I'm looking forward to seeing how the lawsuit will settle. It provides a very interesting and real example of who is liable for what and why a company pays for workers comp insurance. For students, the situation provides a, thankfully, rare look into liability and what happens when things go very very wrong in entertainment.

What a terrible course of events.


----------



## rsmentele

It just really surprises me that they would use shackles and pear rings in other areas of the rig, but the ONE Single Point of connection for the apparatus was connected using a carabiner!


----------



## rsmentele

TuckerD said:


> I believe, and correct me if I'm wrong, that OSHA is suggesting that the two pear rings should have been connected to a shackle which could then be attached to the carabiner, thus loading the carabiner along it's major axis. The report didn't appear to condemn the use of carabiners in the system though.



Although they do state that one solution would be to change the rig to include two pear rings and a shackle:


_One of the means of abatement was to place the two pear rings in a shackle instead of a carabiner._


----------



## ruinexplorer

They probably can't sue their employer (Feld) as they are already accepting workers comp.

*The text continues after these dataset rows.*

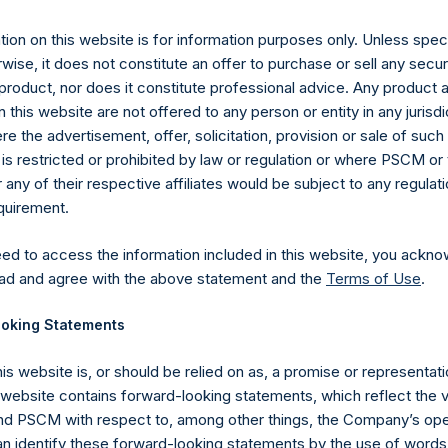
ly 2019 (the “Relevant NAV”). After giving effect to the above bu
45 Public Shares calculated on a fully diluted basis (assuming th
ion on this website is for information purposes only. Unless speci
es at the Relevant NAV).
The prices per Public Share were calcula
wise, it does not constitute an offer to purchase or sell any secur
product, nor does it constitute professional advice. Any product 
hares and the one special voting share (held by PS Holdings 
 this website are not offered to any person or entity in any jurisdi
.
e the advertisement, offer, solicitation, provision or sale of suc
is restricted or prohibited by law or regulation or where PSCM or
gs, Ltd.
ny of their respective affiliates would be subject to any regulati
equirement.
 (LN:PSH) (LN:PSHD) (NA:PSH) is an investment holding company 
vestments principally in North American companies.
eed to access the information included in this website, you ackno
ad and agree with the above statement and the
Terms of Use
.
oking Statements
his website is, or should be relied on as, a promise or representati
s website contains forward-looking statements, which reflect the 
 PSCM with respect to, among other things, the Company’s ope
an identify these forward-looking statements by the use of words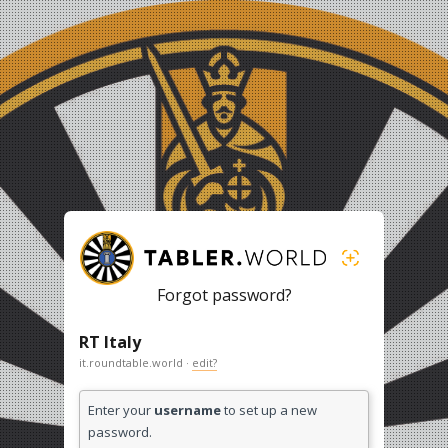
Forgot password?
RT Italy
it.roundtable.world ·
edit?
Enter your
username
to set up a new
password.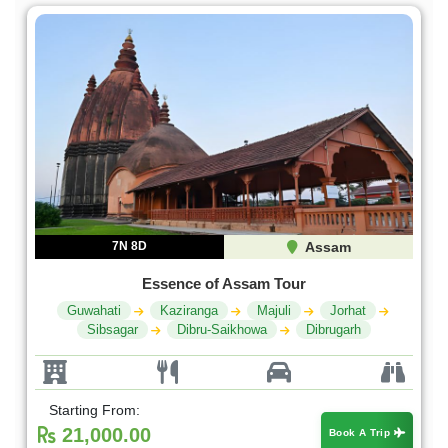
7N 8D
Assam
Essence of Assam Tour
Guwahati
Kaziranga
Majuli
Jorhat
Sibsagar
Dibru-Saikhowa
Dibrugarh
Starting From:
21,000.00
Book A Trip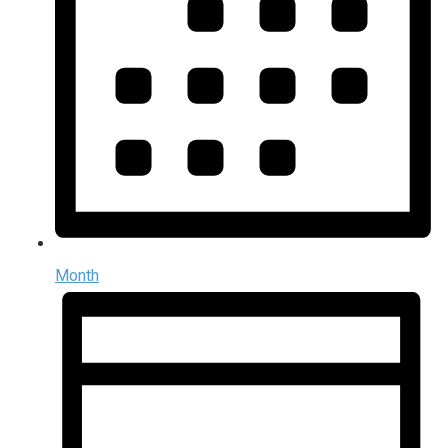
Month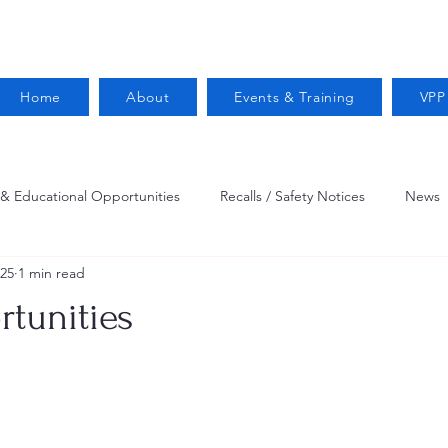
Home
About
Events & Training
VPP
 & Educational Opportunities
Recalls / Safety Notices
News
025
1 min read
VPPPA News
Webinar
Fire Prevention
Resources
tunities
 Conservation
Safety
VPP Star
Job Opportunities
Trucking Safety
Mental Health
Injury Reporting
Fall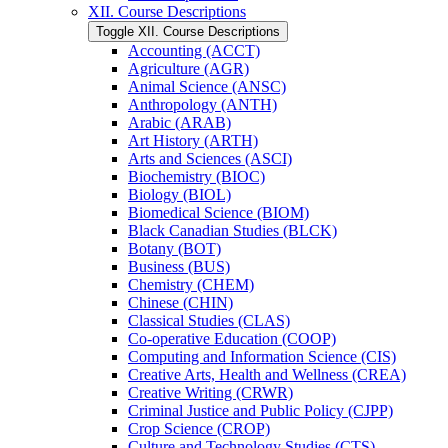
XII. Course Descriptions
Toggle XII. Course Descriptions
Accounting (ACCT)
Agriculture (AGR)
Animal Science (ANSC)
Anthropology (ANTH)
Arabic (ARAB)
Art History (ARTH)
Arts and Sciences (ASCI)
Biochemistry (BIOC)
Biology (BIOL)
Biomedical Science (BIOM)
Black Canadian Studies (BLCK)
Botany (BOT)
Business (BUS)
Chemistry (CHEM)
Chinese (CHIN)
Classical Studies (CLAS)
Co-​operative Education (COOP)
Computing and Information Science (CIS)
Creative Arts, Health and Wellness (CREA)
Creative Writing (CRWR)
Criminal Justice and Public Policy (CJPP)
Crop Science (CROP)
Culture and Technology Studies (CTS)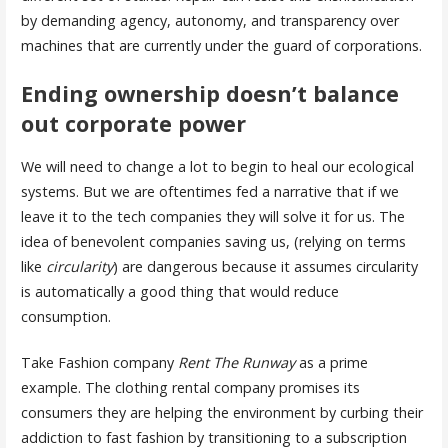
by demanding agency, autonomy, and transparency over
machines that are currently under the guard of corporations.
Ending ownership doesn’t balance
out corporate power
We will need to change a lot to begin to heal our ecological
systems. But we are oftentimes fed a narrative that if we
leave it to the tech companies they will solve it for us. The
idea of benevolent companies saving us, (relying on terms
like
circularity
) are dangerous because it assumes circularity
is automatically a good thing that would reduce
consumption.
Take Fashion company
Rent The Runway
as a prime
example. The clothing rental company promises its
consumers they are helping the environment by curbing their
addiction to fast fashion by transitioning to a subscription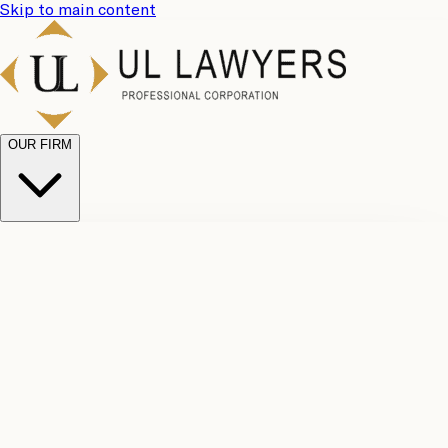
Skip to main content
OUR FIRM
UL
Case
Team
Why
Results
Client
Choose
Reviews
Legal
Us
Fees
Careers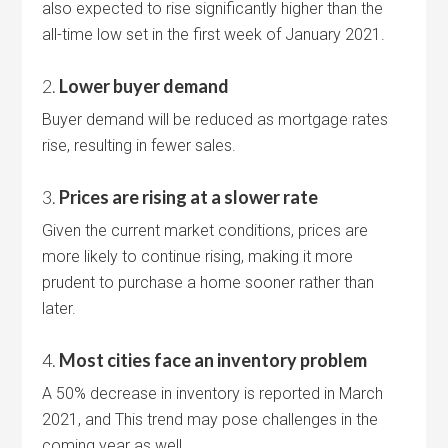
also expected to rise significantly higher than the
all-time low set in the first week of January 2021.
2.
Lower buyer demand
Buyer demand will be reduced as mortgage rates
rise, resulting in fewer sales.
3.
Prices are rising at a slower rate
Given the current market conditions, prices are
more likely to continue rising, making it more
prudent to purchase a home sooner rather than
later.
4.
Most cities face an inventory problem
A 50% decrease in inventory is reported in March
2021, and This trend may pose challenges in the
coming year as well.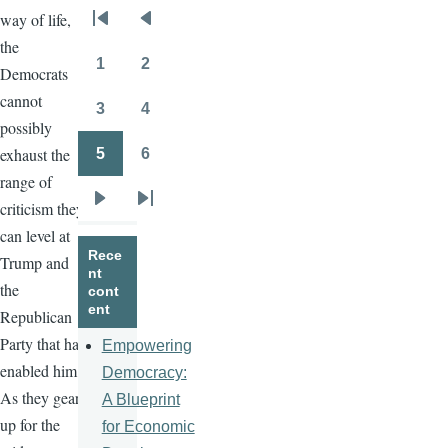
way of life,
Pagination
First
Previous
the
page
page
1
2
Democrats
Page
Page
cannot
3
4
Page
Page
possibly
exhaust the
5
6
Page
Page
range of
criticism they
Next
Last
can level at
page
page
Rece
Trump and
nt
the
cont
ent
Republican
Party that has
Empowering
enabled him.
Democracy:
As they gear
A Blueprint
up for the
for Economic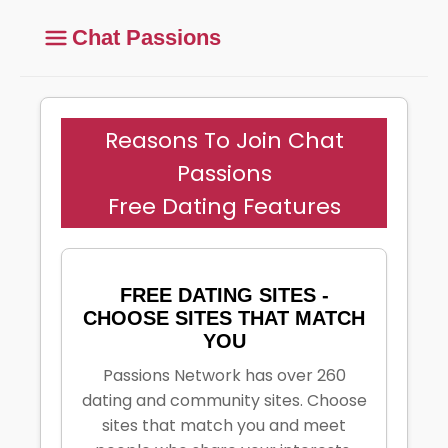
Chat Passions
Reasons To Join Chat
Passions
Free Dating Features
FREE DATING SITES -
CHOOSE SITES THAT MATCH
YOU
Passions Network has over 260
dating and community sites. Choose
sites that match you and meet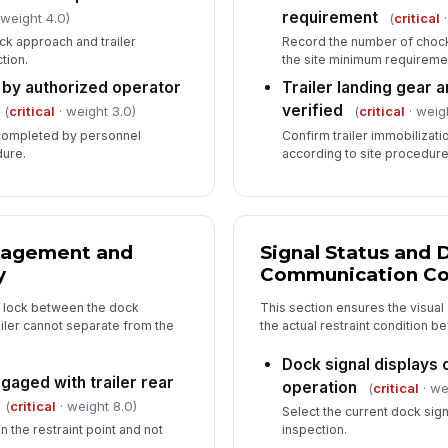
requirement
 weight 4.0)
(
critical
·
ck approach and trailer
Record the number of chock
tion.
the site minimum requireme
 by authorized operator
Trailer landing gear 
verified
(
critical
· weight 3.0)
(
critical
· weig
 completed by personnel
Confirm trailer immobilizati
dure.
according to site procedur
gagement and
Signal Status and 
y
Communication Co
l lock between the dock
This section ensures the visual
railer cannot separate from the
the actual restraint condition be
Dock signal displays 
ngaged with trailer rear
operation
(
critical
· we
(
critical
· weight 8.0)
Select the current dock sig
 the restraint point and not
inspection.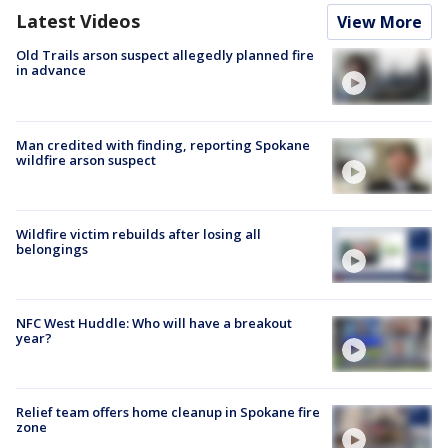
Latest Videos
View More
Old Trails arson suspect allegedly planned fire
in advance
Man credited with finding, reporting Spokane
wildfire arson suspect
Wildfire victim rebuilds after losing all
belongings
NFC West Huddle: Who will have a breakout
year?
Relief team offers home cleanup in Spokane fire
zone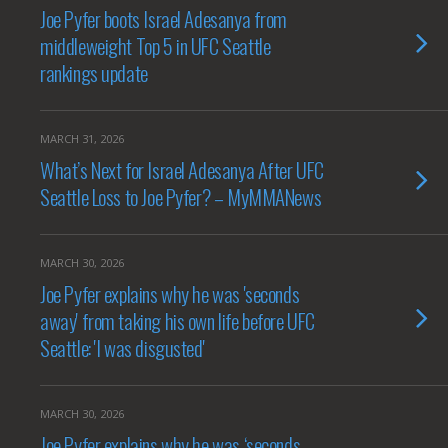
Joe Pyfer boots Israel Adesanya from
middleweight Top 5 in UFC Seattle
rankings update
MARCH 31, 2026
What’s Next for Israel Adesanya After UFC
Seattle Loss to Joe Pyfer? – MyMMANews
MARCH 30, 2026
Joe Pyfer explains why he was 'seconds
away' from taking his own life before UFC
Seattle: 'I was disgusted'
MARCH 30, 2026
Joe Pyfer explains why he was ‘seconds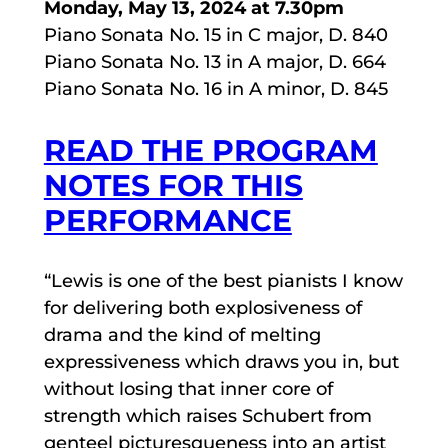
Monday, May 13, 2024 at 7.30pm
Piano Sonata No. 15 in C major, D. 840
Piano Sonata No. 13 in A major, D. 664
Piano Sonata No. 16 in A minor, D. 845
READ THE PROGRAM
NOTES FOR THIS
PERFORMANCE
“Lewis is one of the best pianists I know
for delivering both explosiveness of
drama and the kind of melting
expressiveness which draws you in, but
without losing that inner core of
strength which raises Schubert from
genteel picturesqueness into an artist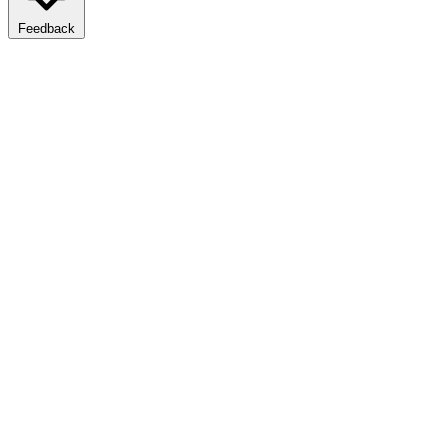
Feedback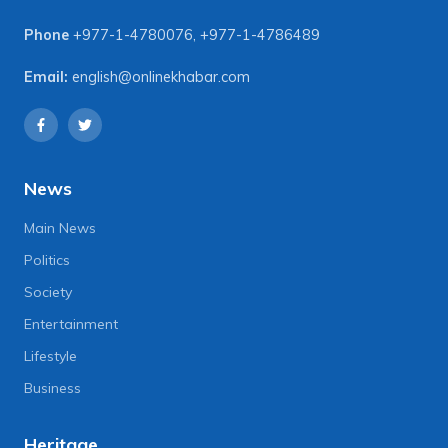
Phone
+977-1-4780076
,
+977-1-4786489
Email:
english@onlinekhabar.com
News
Main News
Politics
Society
Entertainment
Lifestyle
Business
Heritage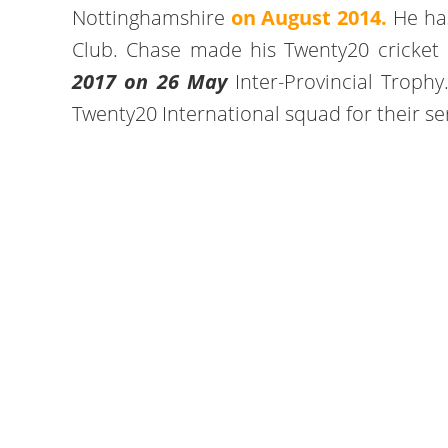
Nottinghamshire
on August 2014.
He has
Club. Chase made his Twenty20 cricket d
2017 on 26 May
Inter-Provincial Troph
Twenty20 International squad for their se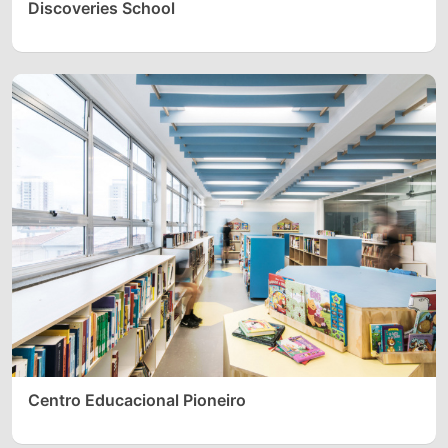
Discoveries School
Centro Educacional Pioneiro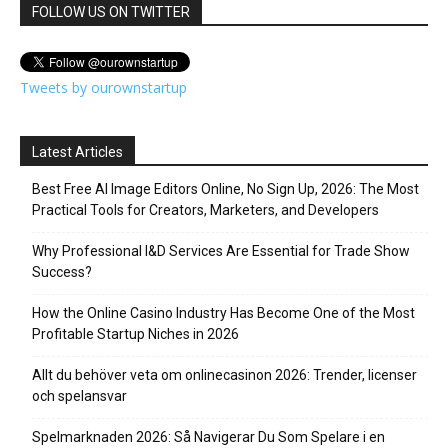
FOLLOW US ON TWITTER
Tweets by ourownstartup
Latest Articles
Best Free AI Image Editors Online, No Sign Up, 2026: The Most
Practical Tools for Creators, Marketers, and Developers
Why Professional I&D Services Are Essential for Trade Show
Success?
How the Online Casino Industry Has Become One of the Most
Profitable Startup Niches in 2026
Allt du behöver veta om onlinecasinon 2026: Trender, licenser
och spelansvar
Spelmarknaden 2026: Så Navigerar Du Som Spelare i en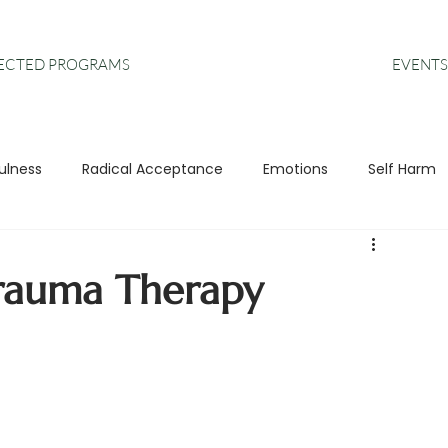
EVENTS
RECTED PROGRAMS
ulness
Radical Acceptance
Emotions
Self Harm
s
Anxiety
DBT
Leadership
rauma Therapy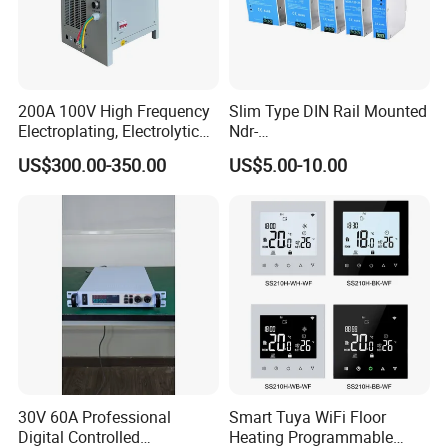
200A 100V High Frequency
Slim Type DIN Rail Mounted
Electroplating, Electrolytic
Ndr-
Smelting DC Power Supply
75W/120W/150W/240W/4
US$300.00-350.00
US$5.00-10.00
8W 5V 12V 24V 36V 48V for
Industrial Control Drive
Electric Cabinet Switch
Power Supply
30V 60A Professional
Smart Tuya WiFi Floor
Digital Controlled
Heating Programmable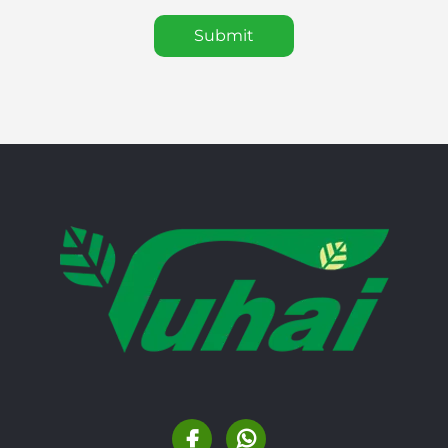
Submit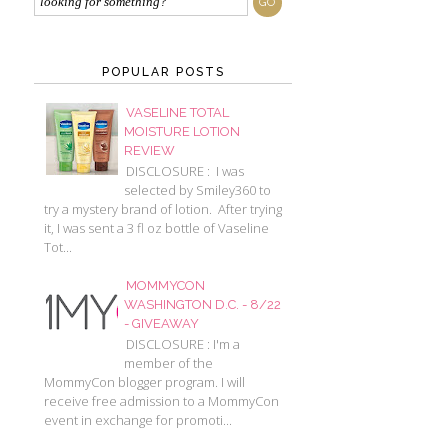
POPULAR POSTS
VASELINE TOTAL
MOISTURE LOTION
REVIEW
DISCLOSURE : I was
selected by Smiley360 to
try a mystery brand of lotion. After trying
it, I was sent a 3 fl oz bottle of Vaseline
Tot...
MOMMYCON
WASHINGTON D.C. - 8/22
- GIVEAWAY
DISCLOSURE : I'm a
member of the
MommyCon blogger program. I will
receive free admission to a MommyCon
event in exchange for promoti...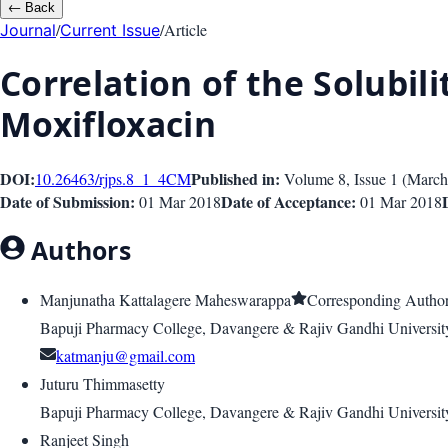
←
Back
/
/
Article
Journal
Current Issue
Correlation of the Solubil
Moxifloxacin
DOI:
Published in:
10.26463/rjps.8_1_4
CM
Volume 8
, Issue
1
(
March
Date of Submission:
Date of Acceptance:
01 Mar 2018
01 Mar 2018
Authors
Manjunatha Kattalagere Maheswarappa
Corresponding Autho
Bapuji Pharmacy College, Davangere & Rajiv Gandhi University
katmanju@gmail.com
Juturu Thimmasetty
Bapuji Pharmacy College, Davangere & Rajiv Gandhi University
Ranjeet Singh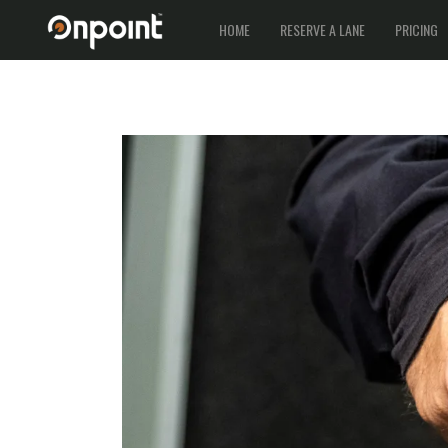
HOME
RESERVE A LANE
PRICING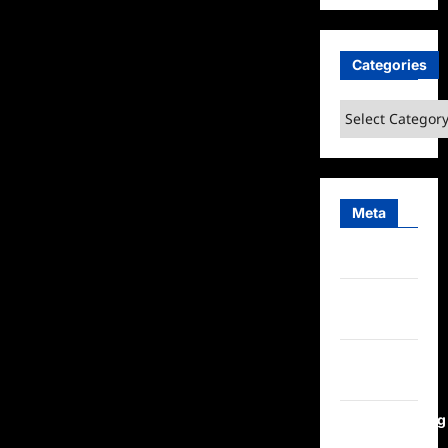
Categories
Categories
Meta
Log in
Entries
feed
Comments
feed
WordPress.org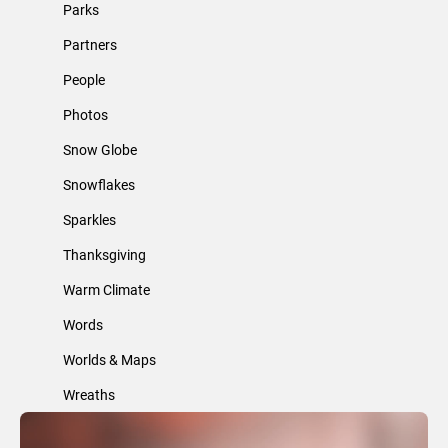
Parks
Partners
People
Photos
Snow Globe
Snowflakes
Sparkles
Thanksgiving
Warm Climate
Words
Worlds & Maps
Wreaths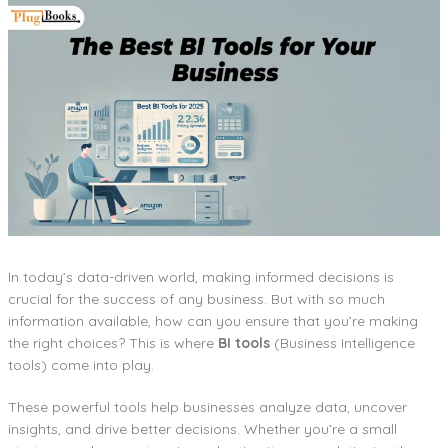
In today’s data-driven world, making informed decisions is
crucial for the success of any business. But with so much
information available, how can you ensure that you’re making
the right choices? This is where
BI tools
(Business Intelligence
tools) come into play.
These powerful tools help businesses analyze data, uncover
insights, and drive better decisions. Whether you’re a small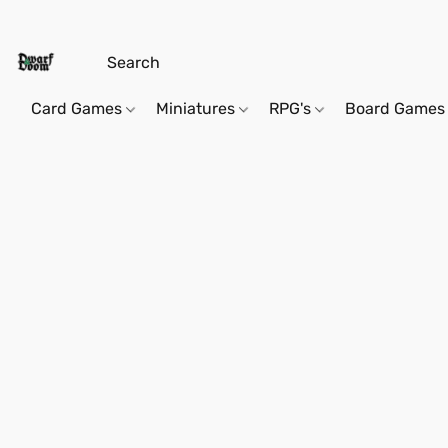
Card Games
Miniatures
RPG's
Board Games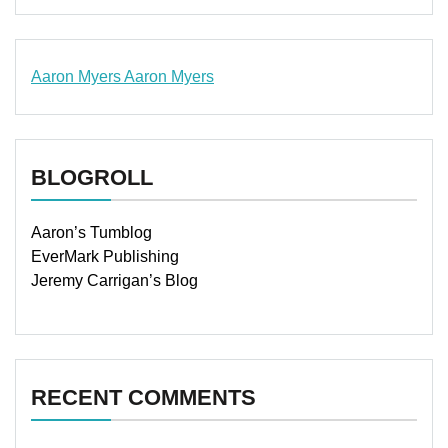
Aaron Myers
Aaron Myers
www.insurancescarsquotesonlines.com
BLOGROLL
Aaron’s Tumblog
EverMark Publishing
Jeremy Carrigan’s Blog
RECENT COMMENTS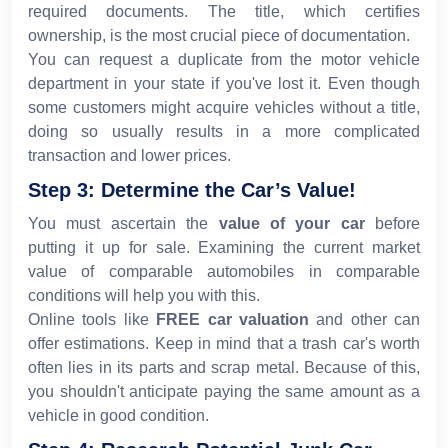
required documents. The title, which certifies
ownership, is the most crucial piece of documentation.
You can request a duplicate from the motor vehicle
department in your state if you've lost it. Even though
some customers might acquire vehicles without a title,
doing so usually results in a more complicated
transaction and lower prices.
Step 3: Determine the Car’s Value!
You must ascertain the
value of your car
before
putting it up for sale. Examining the current market
value of comparable automobiles in comparable
conditions will help you with this.
Online tools like
FREE car valuation
and other can
offer estimations. Keep in mind that a trash car's worth
often lies in its parts and scrap metal. Because of this,
you shouldn't anticipate paying the same amount as a
vehicle in good condition.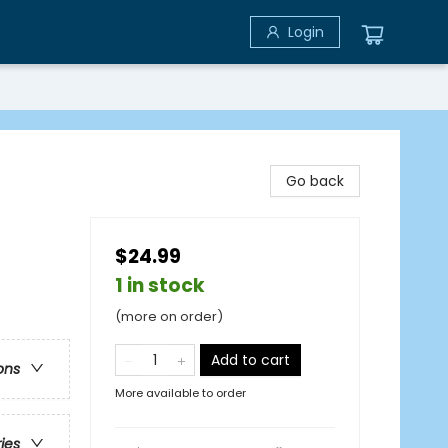
Login
Go back
$24.99
1 in stock
(more on order)
Add to cart
ons
More available to order
ries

It does go to show how liability can be passed around. Always be mindful on shows you work.


----------



## BillConnerFASTC

Tort law in this country is crazy, and how do they claim the biner was defective, and not just the wrong choice?


----------



## gafftaper

BillConnerASTC said:


> Tort law in this country is crazy, and how do they claim the biner was defective, and not just the wrong choice?



Yeah I don't get it. You've got an OSHA report that pretty clearly says it was the result of bad rigging practices and if they would have just used a shackle this wouldn't have happened, and yet they are suing the manufacturers of the carabineer. Furthermore, what does the convention center have to do with any of this? CRAZY!


----------



## porkchop

rsmentele said:


> It just really surprises me that they would use shackles and pear rings in other areas of the rig, but the ONE Single Point of connection for the apparatus was connected using a carabiner!



Acts need to roll on and off rapidly to keep the show moving. Carabiners are used because they are much faster and easier to make and break in show conditions. This kind of connection point is not unique to Feld.


----------



## ruinexplorer

A video on Facebook shows a recreation of why it failed. Bad rigging choice.


----------



## What Rigger?

Ah! Delbert Hall strikes again. Yeah, uhm, tri-axial loading of a carabiner is a definite no-no all the time, no matter the application.


----------



## gafftaper

porkchop said:


> Acts need to roll on and off rapidly to keep the show moving. Carabiners are used because they are much faster and easier to make and break in show conditions. This kind of connection point is not unique to Feld.


So @porkchop, @What Rigger? , and @egilson1 I have a question for my "Rafter American" friends. Instead of tri-axial loading a single carabineer, could you use two carabineers (coming in at the angles from the bottom) and connect them to a single larger shackle on top? This would put the triaxial load on the shackle while still allowing a relatively quick connection/disconnect time.


----------



## BillConnerFASTC

gafftaper said:


> So @porkchop, @What Rigger? , and @egilson1 I have a question for my "Rafter American" friends. Instead of tri-axial loading a single carabineer, could you use two carabineers (coming in at the angles from the bottom) and connect them to a single larger shackle on top? This would put the triaxial load on the shackle while still allowing a relatively quick connection/disconnect time.View attachment 13507


. 

That is what I wondered. Wondered if the swivel ring could have been loaded triaxially.


----------



## gafftaper

BillConnerASTC said:


> . That is what I wondered. Wondered if the swivel ring could have been loaded triaxially.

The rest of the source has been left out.